また、Virtex-7のハイエンド品などはSSIテクノロジを採用して1チップ内に4ダイを集積しており、「この場合、ダイ間のレイテンシは1μsだが、1ダイ上にすべての回路を入れた方が良いのか、複数のダイに分かれた方が良いのかについての判断は非常に難しく、回路規模を考えるとツールに自動で判断してもらうほうが良い。Vivadoにはそうした機能なども搭載した」(同)とするほか、開発現場での設計変更に対し、各ツール間のデータを共通化することでデザインの一貫性を確保することを可能とし、開発容易性も確保している。

さらに、ASICを活用してきたユーザーでも使いやすいように、従来のVelilogやVHDLなどに加え、C/C++/System Cを用いた開発が可能となる。これにより、VelilogやVHDLに触れたことがなくC言語系しか使えないユーザーであっても、RTLの合成まで最適化したものを作製、検証することが可能となった。

加えて、全体的なパフォーマンスも向上しており、IPコアおよびシステムを中心としたインテグレーションと短時間での検証の実現、および決定的アルゴリズムを用いた高速かつ階層的なタイミングクロージャとECOフローによるインプリメンテーションの高速化により、従来の同社デザインスイート「ISE」の最新版となる「ISE 14」と比べて最大4倍の生産性向上が見込めるようになったほか、従来100万ゲート規模が現実的な解を出す限界レベルであったのが1億ゲートまで拡張することが可能になったという。

Vivadoを用いると従来のISEを用いた場合と比べて最大4倍の生産性向上が可能となる

Vivadoではインテグレーションの高速化とインプリメンテーションの高速化の両側面から生産性の向上を実現している

インテグレーション側における高速化のイメージ

インプリメンテーション側における高速化のイメージ

過去12カ月間にわたり、100社を越す企業がベータ版プログラムに参加し、国内からも複数社が参加しているという。

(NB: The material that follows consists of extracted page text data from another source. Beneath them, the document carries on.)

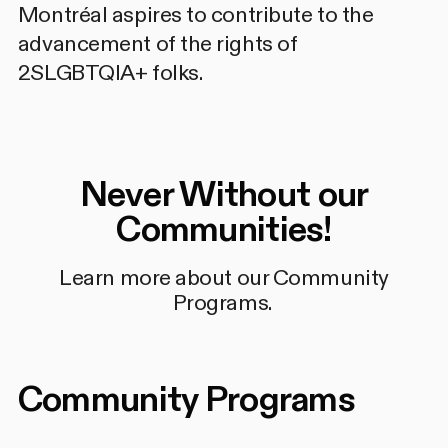
Montréal aspires to contribute to the
advancement of the rights of
2SLGBTQIA+ folks.
Never Without our
Communities!
Learn more about our Community
Programs.
Community Programs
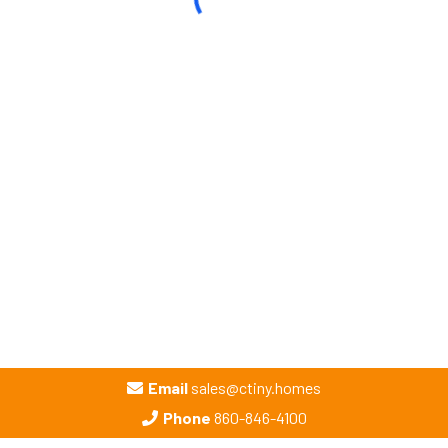
Email
sales@ctiny.homes
Phone
860-846-4100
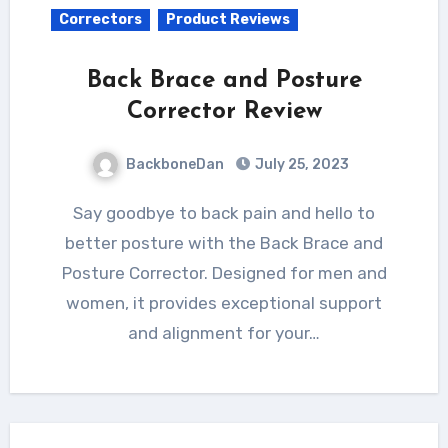
Correctors
Product Reviews
Back Brace and Posture
Corrector Review
BackboneDan
July 25, 2023
Say goodbye to back pain and hello to
better posture with the Back Brace and
Posture Corrector. Designed for men and
women, it provides exceptional support
and alignment for your…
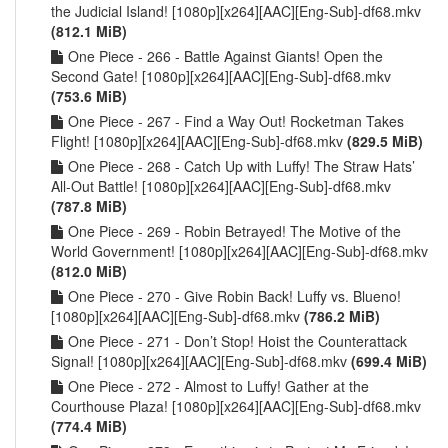
the Judicial Island! [1080p][x264][AAC][Eng-Sub]-df68.mkv
(812.1 MiB)
One Piece - 266 - Battle Against Giants! Open the
Second Gate! [1080p][x264][AAC][Eng-Sub]-df68.mkv
(753.6 MiB)
One Piece - 267 - Find a Way Out! Rocketman Takes
Flight! [1080p][x264][AAC][Eng-Sub]-df68.mkv
(829.5 MiB)
One Piece - 268 - Catch Up with Luffy! The Straw Hats’
All-Out Battle! [1080p][x264][AAC][Eng-Sub]-df68.mkv
(787.8 MiB)
One Piece - 269 - Robin Betrayed! The Motive of the
World Government! [1080p][x264][AAC][Eng-Sub]-df68.mkv
(812.0 MiB)
One Piece - 270 - Give Robin Back! Luffy vs. Blueno!
[1080p][x264][AAC][Eng-Sub]-df68.mkv
(786.2 MiB)
One Piece - 271 - Don’t Stop! Hoist the Counterattack
Signal! [1080p][x264][AAC][Eng-Sub]-df68.mkv
(699.4 MiB)
One Piece - 272 - Almost to Luffy! Gather at the
Courthouse Plaza! [1080p][x264][AAC][Eng-Sub]-df68.mkv
(774.4 MiB)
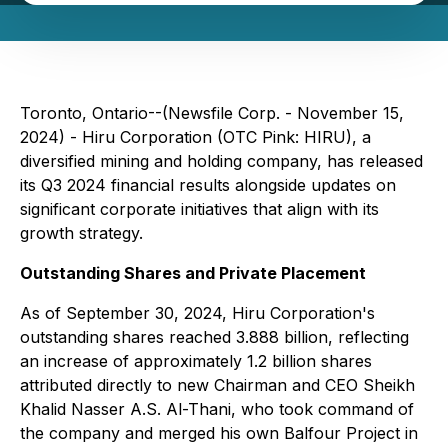
Toronto, Ontario--(Newsfile Corp. - November 15,
2024) - Hiru Corporation (OTC Pink: HIRU), a
diversified mining and holding company, has released
its Q3 2024 financial results alongside updates on
significant corporate initiatives that align with its
growth strategy.
Outstanding Shares and Private Placement
As of September 30, 2024, Hiru Corporation's
outstanding shares reached 3.888 billion, reflecting
an increase of approximately 1.2 billion shares
attributed directly to new Chairman and CEO Sheikh
Khalid Nasser A.S. Al-Thani, who took command of
the company and merged his own Balfour Project in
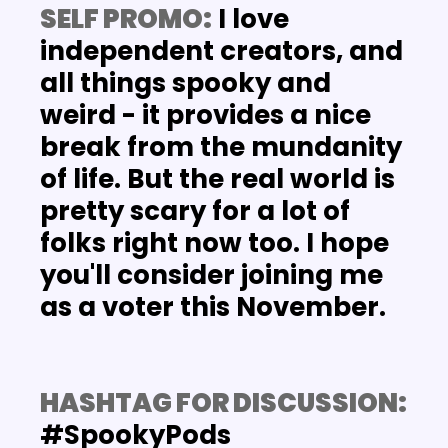
SELF PROMO:
 I love 
independent creators, and 
all things spooky and 
weird - it provides a nice 
break from the mundanity 
of life. But the real world is 
pretty scary for a lot of 
folks right now too. I hope 
you'll consider joining me 
as a voter this November.
HASHTAG FOR DISCUSSION: 
#SpookyPods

実際に、初期バージョンとなる「Vivado 2012.1」を使用してみたOKI情報システムズ、東京エレクトロン デバイス(TED)、ペリフィケーションテクノロジーの3社がそれぞれ、自社のIPなどのインプリメントなどを行い性能確認を行ったところ、OKIの場合、ISE 14.1比でインプリメントのランタイム3.3倍、PC上のメモリ使用率1.2倍の向上効果が確認されたほか、デザインの集約率もISEではフロアプランがデバイス全体に拡散的に配置されていたが、Vivadoではデバイスの一部に集約されて配置されるようになったという。また、画像処理回路のベンチマークを実施したTEDでは、ISEでは1時間かかったところがVivadoでは30分で済んだほか、画像処理の速度を満たすための最適化に関するカットアンドトライがISEでは必要であったが、Vivadoでは一発で終えることができたという。そしてペリフィケーションテクノロジーでは、これまでに実際に開発した製品(8×8マトリクスを有したブロードキャスト用チップ)に対し適用したところ、ISEでは数十回のフィッティングが発生したがVivadoでは3~4回で済み、イタレーションが大幅に引き上げられたことが確認されたとした。

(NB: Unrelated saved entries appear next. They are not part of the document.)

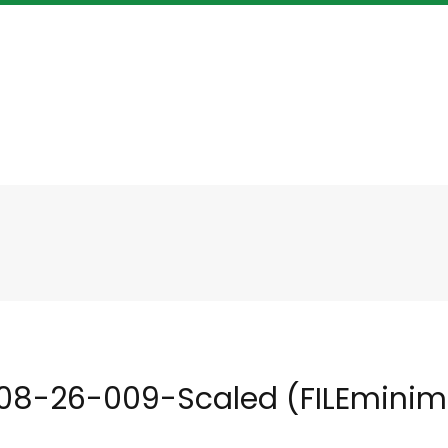
08-26-009-Scaled (FILEminimi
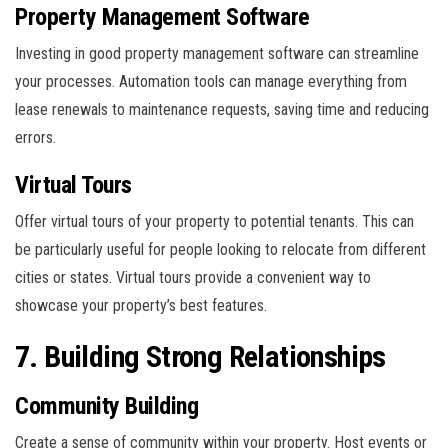
Property Management Software
Investing in good property management software can streamline
your processes. Automation tools can manage everything from
lease renewals to maintenance requests, saving time and reducing
errors.
Virtual Tours
Offer virtual tours of your property to potential tenants. This can
be particularly useful for people looking to relocate from different
cities or states. Virtual tours provide a convenient way to
showcase your property’s best features.
7. Building Strong Relationships
Community Building
Create a sense of community within your property. Host events or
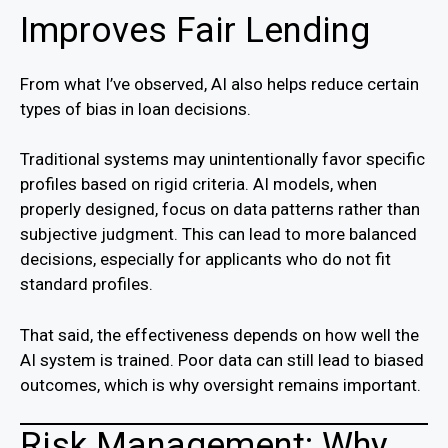
Improves Fair Lending
From what I’ve observed, AI also helps reduce certain
types of bias in loan decisions.
Traditional systems may unintentionally favor specific
profiles based on rigid criteria. AI models, when
properly designed, focus on data patterns rather than
subjective judgment. This can lead to more balanced
decisions, especially for applicants who do not fit
standard profiles.
That said, the effectiveness depends on how well the
AI system is trained. Poor data can still lead to biased
outcomes, which is why oversight remains important.
Risk Management: Why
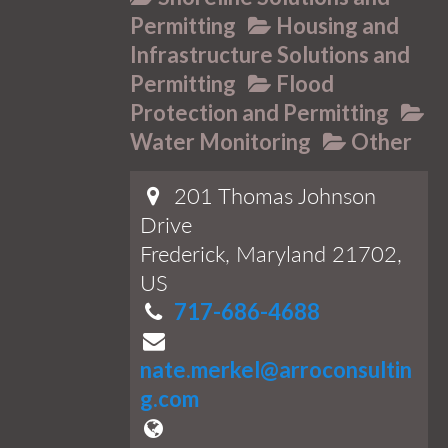
Permitting
Housing and
Infrastructure Solutions and
Permitting
Flood
Protection and Permitting
Water Monitoring
Other
201 Thomas Johnson
Drive
Frederick, Maryland 21702,
US
717-686-4688
nate.merkel@arroconsultin
g.com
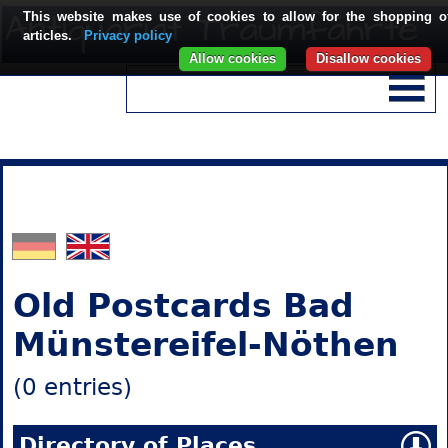
This website makes use of cookies to allow for the shopping o
articles.
Privacy policy
Allow cookies
Disallow cookies
Old Postcards Bad
Münstereifel-Nöthen
(0 entries)
Directory of Places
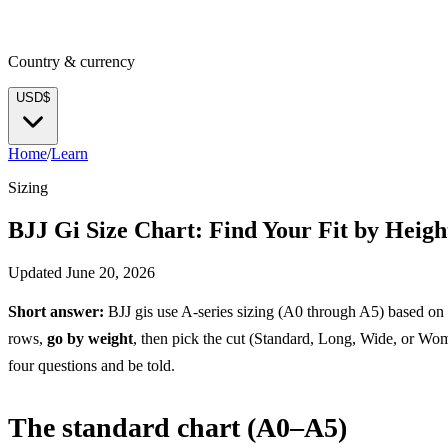
Country & currency
USD
$
Home
/
Learn
Sizing
BJJ Gi Size Chart: Find Your Fit by Heig
Updated
June 20, 2026
Short answer:
BJJ gis use A-series sizing (A0 through A5) based on
rows,
go by weight
, then pick the cut (Standard, Long, Wide, or Wome
four questions and be told.
The standard chart (A0–A5)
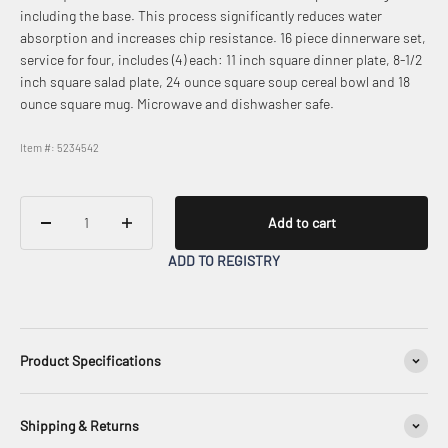
including the base. This process significantly reduces water
absorption and increases chip resistance. 16 piece dinnerware set,
service for four, includes (4) each: 11 inch square dinner plate, 8-1/2
inch square salad plate, 24 ounce square soup cereal bowl and 18
ounce square mug. Microwave and dishwasher safe.
Item #: 5234542
Add to cart
ADD TO REGISTRY
Product Specifications
Shipping & Returns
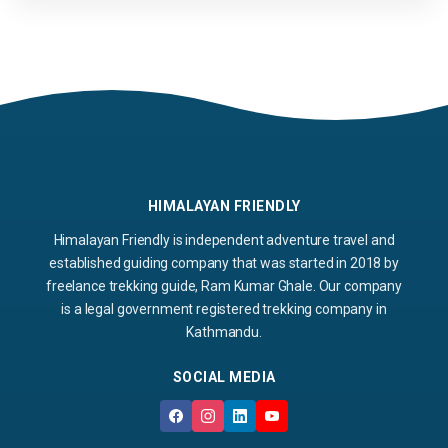
HIMALAYAN FRIENDLY
Himalayan Friendly is independent adventure travel and
established guiding company that was started in 2018 by
freelance trekking guide, Ram Kumar Ghale. Our company
is a legal government registered trekking company in
Kathmandu.
SOCIAL MEDIA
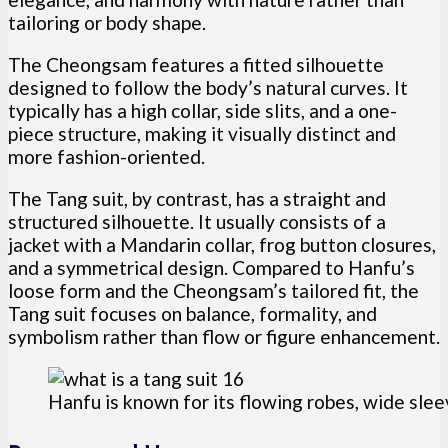
tailoring or body shape.
The Cheongsam features a fitted silhouette
designed to follow the body’s natural curves. It
typically has a high collar, side slits, and a one-
piece structure, making it visually distinct and
more fashion-oriented.
The Tang suit, by contrast, has a straight and
structured silhouette. It usually consists of a
jacket with a Mandarin collar, frog button closures,
and a symmetrical design. Compared to Hanfu’s
loose form and the Cheongsam’s tailored fit, the
Tang suit focuses on balance, formality, and
symbolism rather than flow or figure enhancement.
Hanfu is known for its flowing robes, wide slee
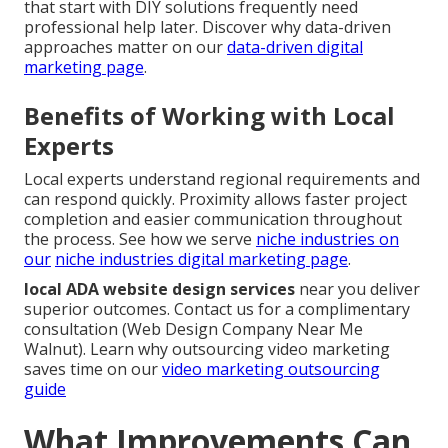
that start with DIY solutions frequently need
professional help later. Discover why data-driven
approaches matter on our
data-driven digital
marketing page
.
Benefits of Working with Local
Experts
Local experts understand regional requirements and
can respond quickly. Proximity allows faster project
completion and easier communication throughout
the process. See how we serve
niche industries on
our
niche industries digital marketing page
.
local ADA website design services
near you deliver
superior outcomes. Contact us for a complimentary
consultation (Web Design Company Near Me
Walnut). Learn why outsourcing video marketing
saves time on our
video marketing outsourcing
guide
What Improvements Can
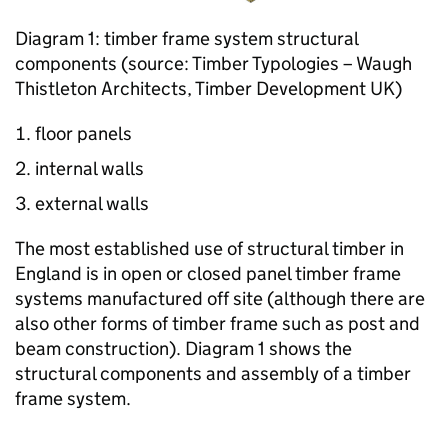
Diagram 1: timber frame system structural
components (source: Timber Typologies – Waugh
Thistleton Architects, Timber Development UK)
floor panels
internal walls
external walls
The most established use of structural timber in
England is in open or closed panel timber frame
systems manufactured off site (although there are
also other forms of timber frame such as post and
beam construction). Diagram 1 shows the
structural components and assembly of a timber
frame system.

合成や配置配線など、各分野ごとに従来のISEに比べてパフォーマンス向上が図られている

Vivadoが対応するのは同社の先端FPGA製品である「7シリーズ(Zynq含む)」以降の製品と同社では説明しており、これまでのVirtex-6以前のVirtexやSpartanなどはメジャーバージョンアップとしての開発は停止する(バグフィックスなどの対応は継続される予定)が従来のISE 14が引き続きサポートする形となる。

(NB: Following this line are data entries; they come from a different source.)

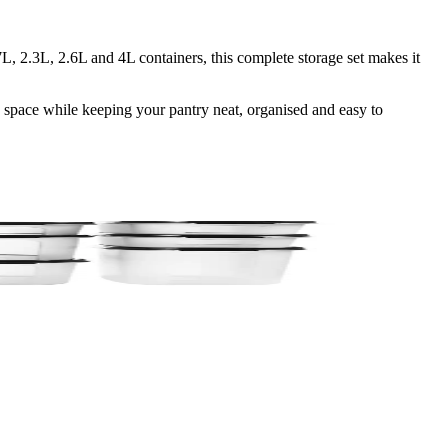
, 2.3L, 2.6L and 4L containers, this complete storage set makes it
e space while keeping your pantry neat, organised and easy to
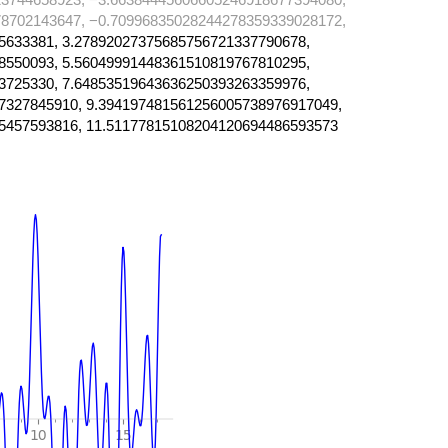
8702143647, −0.70996835028244278359339028172,
5633381, 3.27892027375685756721337790678,
8550093, 5.56049991448361510819767810295,
3725330, 7.64853519643636250393263359976,
7327845910, 9.394197481561256005738976917049,
5457593816, 11.51177815108204120694486593573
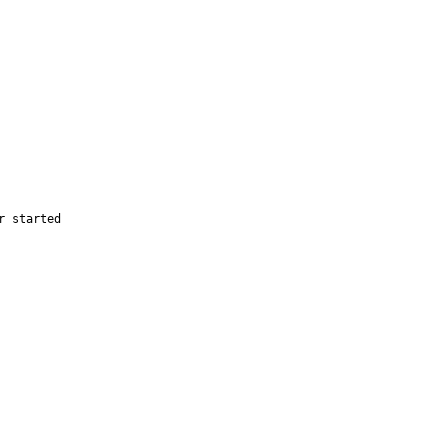
 started
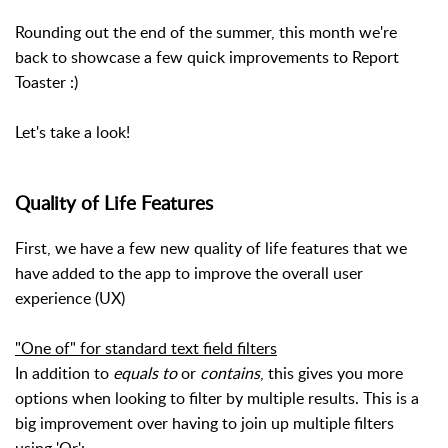
Rounding out the end of the summer, this month we're
back to showcase a few quick improvements to Report
Toaster :)
Let's take a look!
Quality of Life Features
First, we have a few new quality of life features that we
have added to the app to improve the overall user
experience (UX)
"One of" for standard text field filters
In addition to
equals to
or
contains
, this gives you more
options when looking to filter by multiple results. This is a
big improvement over having to join up multiple filters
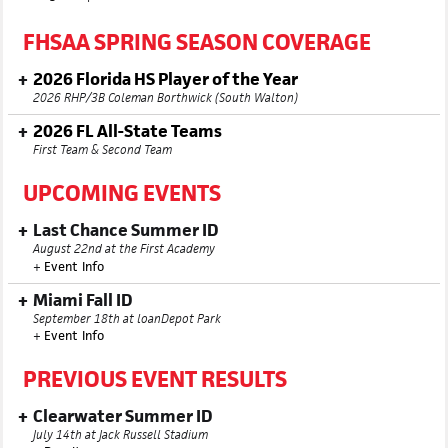
FHSAA SPRING SEASON COVERAGE
2026 Florida HS Player of the Year
2026 RHP/3B Coleman Borthwick (South Walton)
2026 FL All-State Teams
First Team & Second Team
UPCOMING EVENTS
Last Chance Summer ID
August 22nd at the First Academy
+
Event Info
Miami Fall ID
September 18th at loanDepot Park
+
Event Info
PREVIOUS EVENT RESULTS
Clearwater Summer ID
July 14th at Jack Russell Stadium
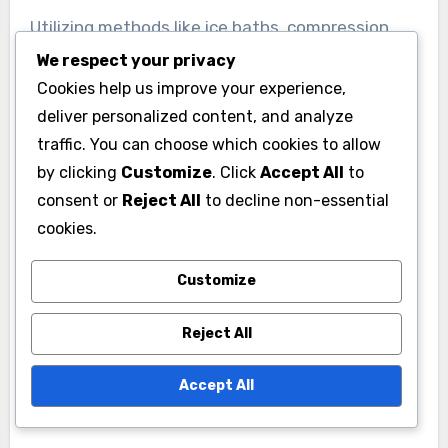
Utilizing methods like ice baths, compression
garments, and massage therapy can further
We respect your privacy
enhance recovery. Players should monitor their
Cookies help us improve your experience,
deliver personalized content, and analyze
recovery metrics, such as sleep quality and
traffic. You can choose which cookies to allow
muscle soreness, to optimize their training and
by clicking
Customize
. Click
Accept All
to
ensure they are in peak condition for
consent or
Reject All
to decline non-essential
competitions.
cookies.
Customize
Reject All
Accept All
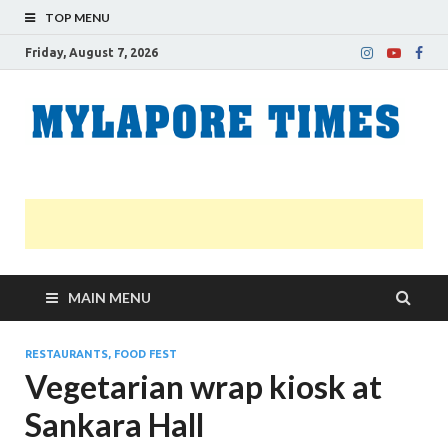
TOP MENU
Friday, August 7, 2026
M
Nei
news
T
Myl
MAIN MENU
RESTAURANTS, FOOD FEST
Vegetarian wrap kiosk at
Sankara Hall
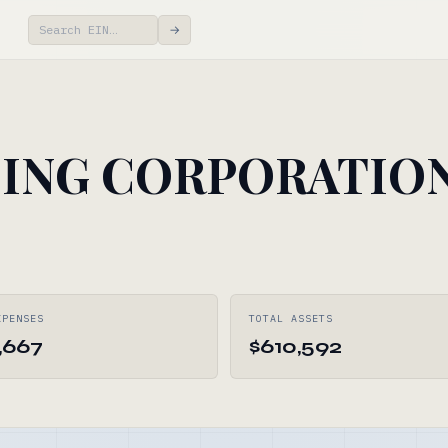
→
ING CORPORATIO
XPENSES
TOTAL ASSETS
,667
$610,592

なお、Vivadoの製品パッケージとしては、IDEとSDKのほか、デバイス制限ありシミュレータを搭載した無償版「WebPACK」のほか、検証とデバッグ機能としてフル機能のシミュレータやロジックアナライザ/シリアルI/Oアナライザを搭載した「Design Edition」(2995ドル)、ハイレベル合成やDSPなどのIP生成にも対応した「System Edition」(4795ドル)の3種類が用意されており、2012年末までは、サポート期間内の既存のISEユーザーには追加料金なしその期間分、Vivadoを提供するという。